Apple MacBook Pro M5: KI-Power für Profis

Apples neue MacBook Pro Modelle mit M5-Chips bieten eine bis zu achtfach höhere KI-Leistung und kommen mit mehr Standardspeicher zu überarbeiteten Preisen.

Apple setzt mit den neuen MacBook Pro Modellen einen neuen Maßstab für mobile KI-Leistung. Die am 3. März vorgestellten Laptops mit M5 Pro und M5 Max Chips bringen bisher unerreichte On-Device-Künstliche Intelligenz in die Hände von Profis. Seit dem 11. März sind die Geräte im Handel erhältlich.
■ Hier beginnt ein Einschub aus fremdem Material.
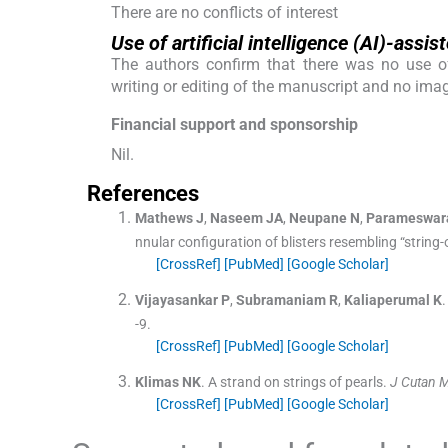
There are no conflicts of interest
Use of artificial intelligence (AI)-ass
The authors confirm that there was no use of A
writing or editing of the manuscript and no ima
Financial support and sponsorship
Nil.
References
Mathews
J
,
Naseem
JA
,
Neupane
N
,
Parameswar
nnular configuration of blisters resembling “string-
[CrossRef]
[PubMed]
[Google Scholar]
Vijayasankar
P
,
Subramaniam
R
,
Kaliaperumal
K
.
-
9
.
[CrossRef]
[PubMed]
[Google Scholar]
Klimas
NK
.
A strand on strings of pearls.
J Cutan 
[CrossRef]
[PubMed]
[Google Scholar]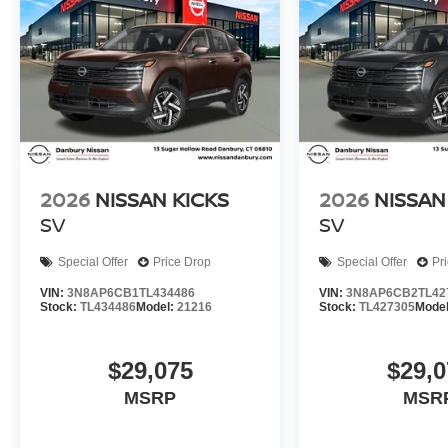
2026
NISSAN KICKS
2026
NISSAN
SV
SV
Special Offer
Price Drop
Special Offer
Pr
VIN:
3N8AP6CB1TL434486
VIN:
3N8AP6CB2TL42
Stock:
TL434486
Model:
21216
Stock:
TL427305
Mode
$29,075
$29,0
MSRP
MSR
KI-Revolution im eigenen Gerät

Das Herzstück der neuen Generation ist die Fusion Architecture der M5-Chips. Jeder Grafikprozessor-Kern verfügt über einen dedizierten Neural Accelerator. Apple gibt an, dass die KI-Leistung damit bis zu viermal höher liegt als bei der Vorgängergeneration – und sogar achtmal höher als beim ursprünglichen M1.

Was bedeutet das konkret? Komplexe Aufgaben wie das Ausführen großer Sprachmodelle, anspruchsvolle Visualisierungen oder technische Simulationen laufen nun lokal auf dem Gerät. Das macht die bisher oft nötige Cloud-Verarbeitung überflüssig und eliminiert Latenzzeiten. Ein Paradigmenwechsel für Entwickler, Data Scientists und Kreative.

Space Black Design und Top-Displays

Äußerlich bleibt Apple dem bewährten Design treu. Die beliebte Space Black-Farbe, bekannt für ihre fingerabdruckresistente Oberfläche, ist weiterhin das Flaggschiff-Finish. Die Liquid Retina XDR Displays überzeugen mit 1.000 Nits Dauerhelligkeit und Spitzenwerten von 1.600 Nits für HDR-Inhalte.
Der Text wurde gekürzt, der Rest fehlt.